In Mexico — Olive Oil, the EC challenged
countervailing duties imposed on imports of olive oil. At the time of
the application for these duties, Fortuny, the company submitting the
application, did not produce olive oil, and it was not a producer of
olive oil during the period of investigation; Mexico imposed these
duties based on material retardation of the establishment of a domestic
industry. The EC claimed that the duties violated Article 16.1 of the
SCM Agreement and consequently Article VI:6 of the GATT. The Panel
opined:
“By its own terms, Article 16.1 provides a
definition of the term ‘domestic industry’ ‘for the purposes of
this Agreement’, i.e., the definition applies to the entire SCM
Agreement. As such, this term must be given a consistent
meaning throughout the SCM Agreement including
for the purposes of the term ‘domestic industry’ as used in Article
11.4 … The definition in Article
16.1, therefore, also informs the
meaning of the term ‘domestic industry’ as used in Article VI:6(a)
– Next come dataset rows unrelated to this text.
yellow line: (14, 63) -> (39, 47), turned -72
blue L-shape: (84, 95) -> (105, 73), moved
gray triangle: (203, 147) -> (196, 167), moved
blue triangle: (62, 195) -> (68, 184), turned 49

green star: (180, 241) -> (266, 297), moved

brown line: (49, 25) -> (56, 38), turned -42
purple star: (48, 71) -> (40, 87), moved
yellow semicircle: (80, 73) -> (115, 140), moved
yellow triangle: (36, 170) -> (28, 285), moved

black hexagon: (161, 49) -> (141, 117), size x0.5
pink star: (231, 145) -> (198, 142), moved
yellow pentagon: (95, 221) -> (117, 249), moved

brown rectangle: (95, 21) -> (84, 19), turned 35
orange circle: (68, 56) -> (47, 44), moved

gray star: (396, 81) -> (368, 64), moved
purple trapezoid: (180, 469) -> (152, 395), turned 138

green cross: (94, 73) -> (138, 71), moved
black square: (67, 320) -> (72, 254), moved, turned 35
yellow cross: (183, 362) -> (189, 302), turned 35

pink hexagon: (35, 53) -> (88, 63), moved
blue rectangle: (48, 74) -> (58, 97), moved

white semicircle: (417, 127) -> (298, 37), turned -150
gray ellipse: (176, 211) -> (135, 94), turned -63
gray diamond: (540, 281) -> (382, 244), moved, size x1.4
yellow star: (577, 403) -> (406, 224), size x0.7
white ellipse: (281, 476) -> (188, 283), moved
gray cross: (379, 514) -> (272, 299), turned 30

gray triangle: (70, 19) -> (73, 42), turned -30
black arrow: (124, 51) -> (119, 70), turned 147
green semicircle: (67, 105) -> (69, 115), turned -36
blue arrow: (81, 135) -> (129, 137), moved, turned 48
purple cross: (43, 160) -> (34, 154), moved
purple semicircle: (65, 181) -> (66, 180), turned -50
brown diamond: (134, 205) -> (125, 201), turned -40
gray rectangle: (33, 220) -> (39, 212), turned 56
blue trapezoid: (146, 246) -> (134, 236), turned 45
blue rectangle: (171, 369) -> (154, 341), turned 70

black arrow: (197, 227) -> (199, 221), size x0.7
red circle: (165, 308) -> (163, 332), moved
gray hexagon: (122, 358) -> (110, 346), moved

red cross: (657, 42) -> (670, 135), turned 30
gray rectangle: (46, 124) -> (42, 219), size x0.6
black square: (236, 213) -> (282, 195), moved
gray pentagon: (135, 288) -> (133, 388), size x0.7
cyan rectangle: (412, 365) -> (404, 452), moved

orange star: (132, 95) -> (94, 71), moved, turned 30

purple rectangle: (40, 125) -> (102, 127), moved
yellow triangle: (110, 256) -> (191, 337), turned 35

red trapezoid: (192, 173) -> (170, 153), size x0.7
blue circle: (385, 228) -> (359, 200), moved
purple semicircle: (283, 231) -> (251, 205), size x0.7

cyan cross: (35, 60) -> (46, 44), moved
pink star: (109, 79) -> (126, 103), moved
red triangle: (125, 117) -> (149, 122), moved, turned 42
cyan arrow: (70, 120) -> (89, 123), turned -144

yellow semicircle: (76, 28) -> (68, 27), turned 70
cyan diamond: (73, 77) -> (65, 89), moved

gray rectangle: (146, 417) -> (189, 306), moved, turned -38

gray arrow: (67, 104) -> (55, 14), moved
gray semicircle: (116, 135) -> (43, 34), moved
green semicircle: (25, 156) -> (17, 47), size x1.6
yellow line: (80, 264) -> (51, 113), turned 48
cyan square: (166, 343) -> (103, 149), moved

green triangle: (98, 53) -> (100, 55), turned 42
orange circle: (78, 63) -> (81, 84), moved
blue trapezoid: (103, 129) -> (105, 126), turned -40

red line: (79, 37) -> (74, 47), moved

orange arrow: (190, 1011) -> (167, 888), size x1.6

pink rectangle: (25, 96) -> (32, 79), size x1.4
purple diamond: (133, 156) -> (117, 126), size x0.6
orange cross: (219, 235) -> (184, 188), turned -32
of the GATT 1994, and an enterprise
or group of enterprises that qualifies as a ‘domestic industry’
within the meaning of Article 16.1 of the SCM
Agreement will also constitute the domestic industry for the
purposes of Article VI:6(a) of the GATT 1994.”(680)
484.
The Panel found that “Article
16.1 does not require that an enterprise or group of enterprises seeking
countervailing remedies must actually produce output around the date of
filing of an application or during the subsidy POI to be considered a
‘producer’ or ‘producers’ and therefore part of or the entire
‘domestic industry’ within the meaning of that Article”,(681)
and that the Mexican authorities had reached a reasoned and adequate
determination that Fortuny was in fact a producer of a domestic like
product. (682) The Panel consequently rejected the EC claim under
Article VI:6(a).(683)
485.
Regarding GATT practice
under Article VI:6.
(b) Article VI:6(b) and
(c): Anti-dumping and
countervailing duties based on material injury to the industry in a
third country
486.
See the GATT
Analytical Index, on the background to the
addition of these provisions to the GATT in 1955, and on practice under
the GATT 1947. See also Article 14 of the Anti-Dumping Agreement on
anti-dumping action on behalf of a third country.
487.
The provisions of Article VI:6(b) or (c)
have never been invoked since they entered into effect in 1957 and no
waiver of Article VI:6(a) has ever been requested.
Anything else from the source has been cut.